(Beginning of Exercise inputs)

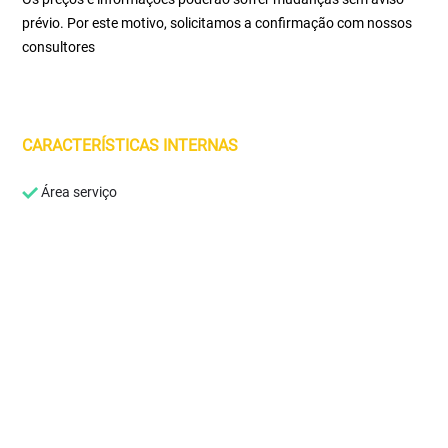
prévio. Por este motivo, solicitamos a confirmação com nossos
consultores
CARACTERÍSTICAS INTERNAS
Área serviço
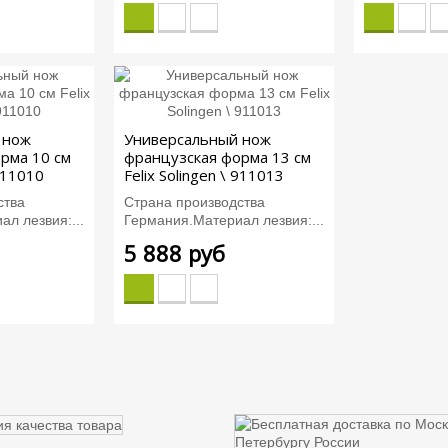
 нож
Универсальный нож
рма 10 см
французская форма 13 см
 911010
Felix Solingen \ 911013
ства
Страна производства
л лезвия:...
Германия.Материал лезвия:...
5 888 руб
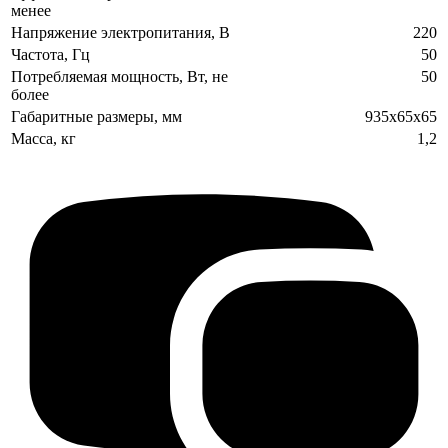
менее
Напряжение электропитания, В
220
Частота, Гц
50
Потребляемая мощность, Вт, не
50
более
Габаритные размеры, мм
935х65х65
Масса, кг
1,2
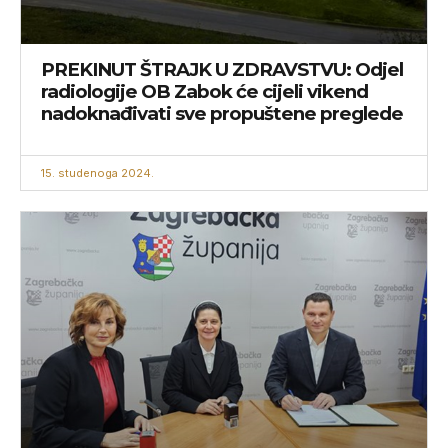
PREKINUT ŠTRAJK U ZDRAVSTVU: Odjel
radiologije OB Zabok će cijeli vikend
nadoknađivati sve propuštene preglede
15. studenoga 2024.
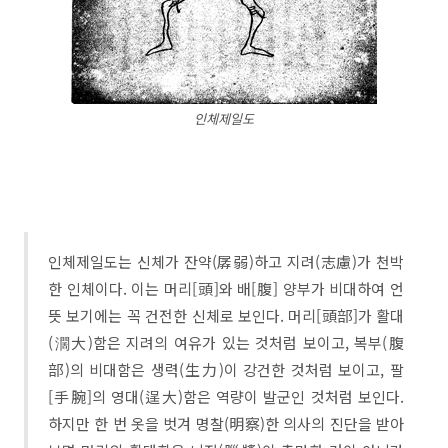
인체제일도
인체제일도는 신체가 잔약(孱弱)하고 지려(志慮)가 천박
한 인체이다. 이는 머리[頭]와 배[腹] 양부가 비대하여 언
뜻 보기에는 꼭 건전한 신체로 보인다. 머리[頭部]가 활대
(濶大)함은 지려의 여유가 있는 것처럼 보이고, 복부(腹
部)의 비대함은 생력(生力)이 강건한 것처럼 보이고, 팔
[手腕]의 영대(逞大)함은 역량이 발군인 것처럼 보인다.
하지만 한 번 옷을 벗겨 명찰(明察)한 의사의 진단을 받아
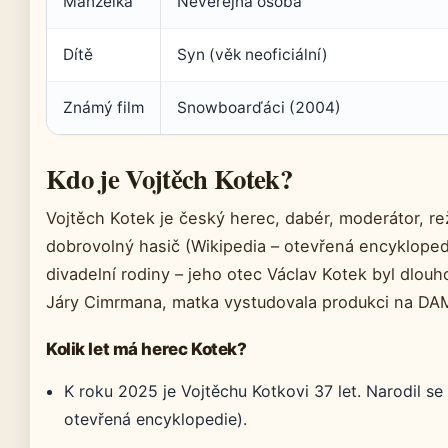
Manželka
Neveřejná osoba
Dítě
Syn (věk neoficiální)
Známý film
Snowboarďáci (2004)
Kdo je Vojtěch Kotek?
Vojtěch Kotek je český herec, dabér, moderátor, rež
dobrovolný hasič (Wikipedia – otevřená encyklopedi
divadelní rodiny – jeho otec Václav Kotek byl dlo
Járy Cimrmana, matka vystudovala produkci na DAM
Kolik let má herec Kotek?
K roku 2025 je Vojtěchu Kotkovi 37 let. Narodil se
otevřená encyklopedie).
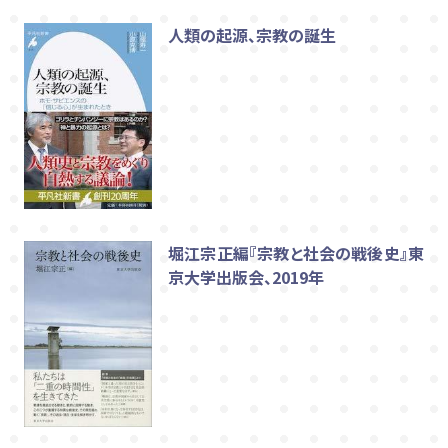
人類の起源、宗教の誕生
堀江宗正編『宗教と社会の戦後史』東
京大学出版会、2019年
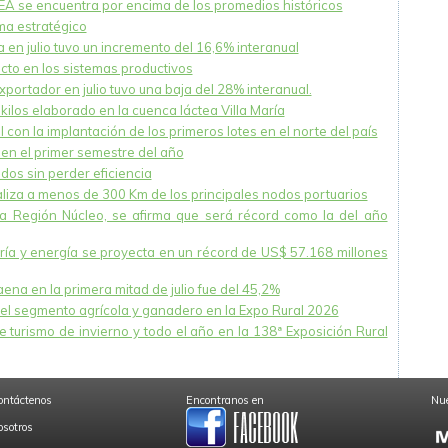
NEA se encuentra por encima de los promedios históricos
ema estratégico
 en julio tuvo un incremento del 16,6% interanual
acto en los sistemas productivos
xportador en julio tuvo una baja del 28% interanual.
ilos elaborado en la cuenca láctea Villa María
 con la implantación de los primeros lotes en el norte del país
en el primer semestre del año
dos sin perder eficiencia
caliza a menos de 300 Km de los principales nodos portuarios
la Región Núcleo, se afirma que será récord como la del año
nería y energía se proyecta en un récord de US$ 57.168 millones
na en la primera mitad de julio fue del 45,2%
el segmento agrícola y ganadero en la Expo Rural 2026
 turismo de invierno y todo el año en la 138ª Exposición Rural
ontáctenos
Encontranos en
Nue
osotros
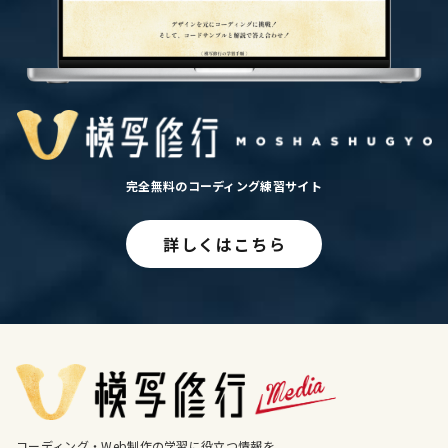
完全無料のコーディング練習サイト
詳しくはこちら
コーディング・Web制作の学習に役立つ情報を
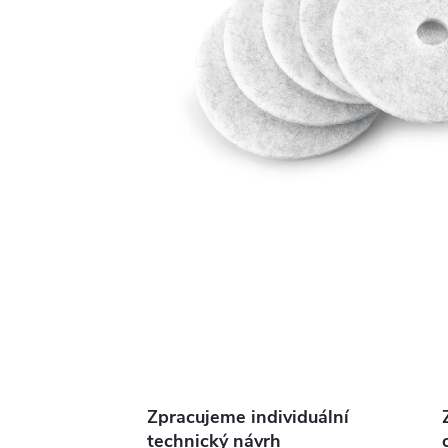
Zpracujeme individuální
technický návrh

(End of Exercise inputs)

## Directions for this task
Extract the text of all the records above verbatim, excluding pictures.

## Task result
prévio. Por este motivo, solicitamos a confirmação com nossos
consultores
CARACTERÍSTICAS INTERNAS
Área serviço
 нож
Универсальный нож
рма 10 см
французская форма 13 см
 911010
Felix Solingen \ 911013
ства
Страна производства
л лезвия:...
Германия.Материал лезвия:...
5 888 руб
менее
Напряжение электропитания, В
220
Частота, Гц
50
Потребляемая мощность, Вт, не
50
более
Габаритные размеры, мм
935х65х65
Масса, кг
1,2
PREKINUT ŠTRAJK U ZDRAVSTVU: Odjel
radiologije OB Zabok će cijeli vikend
nadoknađivati sve propuštene preglede
15. studenoga 2024.
인체제일도
인체제일도는 신체가 잔약(孱弱)하고 지려(志慮)가 천박
한 인체이다. 이는 머리[頭]와 배[腹] 양부가 비대하여 언
뜻 보기에는 꼭 건전한 신체로 보인다. 머리[頭部]가 활대
(濶大)함은 지려의 여유가 있는 것처럼 보이고, 복부(腹
部)의 비대함은 생력(生力)이 강건한 것처럼 보이고, 팔
[手腕]의 영대(逞大)함은 역량이 발군인 것처럼 보인다.
하지만 한 번 옷을 벗겨 명찰(明察)한 의사의 진단을 받아
Manželka
Neveřejná osoba
Dítě
Syn (věk neoficiální)
Známý film
Snowboarďáci (2004)
Kdo je Vojtěch Kotek?
Vojtěch Kotek je český herec, dabér, moderátor, rež
dobrovolný hasič (Wikipedia – otevřená encyklopedi
divadelní rodiny – jeho otec Václav Kotek byl dlo
Járy Cimrmana, matka vystudovala produkci na DAM
Kolik let má herec Kotek?
K roku 2025 je Vojtěchu Kotkovi 37 let. Narodil se
otevřená encyklopedie).
人類の起源、宗教の誕生
堀江宗正編『宗教と社会の戦後史』東
京大学出版会、2019年
NEA se encuentra por encima de los promedios históricos
ema estratégico
 en julio tuvo un incremento del 16,6% interanual
acto en los sistemas productivos
xportador en julio tuvo una baja del 28% interanual.
ilos elaborado en la cuenca láctea Villa María
 con la implantación de los primeros lotes en el norte del país
en el primer semestre del año
dos sin perder eficiencia
caliza a menos de 300 Km de los principales nodos portuarios
la Región Núcleo, se afirma que será récord como la del año
nería y energía se proyecta en un récord de US$ 57.168 millones
na en la primera mitad de julio fue del 45,2%
el segmento agrícola y ganadero en la Expo Rural 2026
 turismo de invierno y todo el año en la 138ª Exposición Rural
ontáctenos
Encontranos en
Nue
osotros
完全無料のコーディング練習サイト
詳しくはこちら
コーディング・Web制作の学習に役立つ情報を
Zpracujeme individuální
technický návrh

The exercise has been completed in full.